As always, your business chamber, FICCI has been in the forefront by suggesting further measures that the government and the Reserve Bank can take up to prop up the economy and importantly, the business sentiments. FICCI has been actively working on various issues across sectors. We are working at a granular level across varied sectors that include power, skills, environment, specifically climate change initiatives, real estate, aviation and many more. I am pleased to share a recap of our activities and policy suggestions with you through this report.

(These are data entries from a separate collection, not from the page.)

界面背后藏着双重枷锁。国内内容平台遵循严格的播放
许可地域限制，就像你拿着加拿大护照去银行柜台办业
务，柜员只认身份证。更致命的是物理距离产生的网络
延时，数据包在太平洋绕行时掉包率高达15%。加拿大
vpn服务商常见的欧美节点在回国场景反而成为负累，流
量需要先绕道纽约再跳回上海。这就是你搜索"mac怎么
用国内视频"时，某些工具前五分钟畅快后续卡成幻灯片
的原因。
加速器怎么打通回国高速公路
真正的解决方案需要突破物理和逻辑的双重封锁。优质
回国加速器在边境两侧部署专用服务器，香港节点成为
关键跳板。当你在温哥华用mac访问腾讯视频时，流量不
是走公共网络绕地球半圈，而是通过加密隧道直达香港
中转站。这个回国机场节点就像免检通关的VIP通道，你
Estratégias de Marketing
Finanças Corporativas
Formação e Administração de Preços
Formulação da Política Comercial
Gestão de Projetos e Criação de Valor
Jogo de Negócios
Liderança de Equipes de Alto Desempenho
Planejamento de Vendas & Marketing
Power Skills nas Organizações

However, I would like to draw your interest to a critical area of concern for us – the capacity deficit in power transmission. Enhancing India’s power transmission capacity along with generation and distribution is critical. The attention that we have been paying to enhancing our power transmission capacity is at best, inadequate. A less than optimal progress on this front threatens to jeopardize India’s efforts to raise economic & manufacturing growth and the socio-economic well-being of the people.
Power shortages currently entail a GDP loss of US$ 68 billion or 0.4% of India’s GDP. The fact that only 135 GW of peak demand is met despite installed capacity of 225 GW, highlights the need for capacity creation in power transmission sector. We stand at a tipping point. And, we need to act fast.
We, at FICCI, along with Booz & Co. released a report – ‘Power Transmission: The Real Bottleneck’. The report is a result of the work done by FICCI Task Force on Power Transmission and outlines the challenges in creating transmission capacity along with actionable recommendations to avert a potential crisis. Some of our suggestions to the government were to:
- Anchor an efficient planning process by pruning concept to commissioning period to 40 months;
- Reduce the concentration of excessive projects to a single PSU;
- Incentivize the use of modern technology to allow bridging the power transmission capacity gap and also to conserve environment;
- Create a level playing field for private participants with PGCIL in terms of forest clearance and role in planning; and
- Establish an adequate dispute redress mechanism, stringent qualification and simpler exit norms to address the huge private capital requirements for the XII plan.
I’m pleased to share our activities report with you and will be sharing similar reports with you regularly . I look forward to your ideas and suggestions.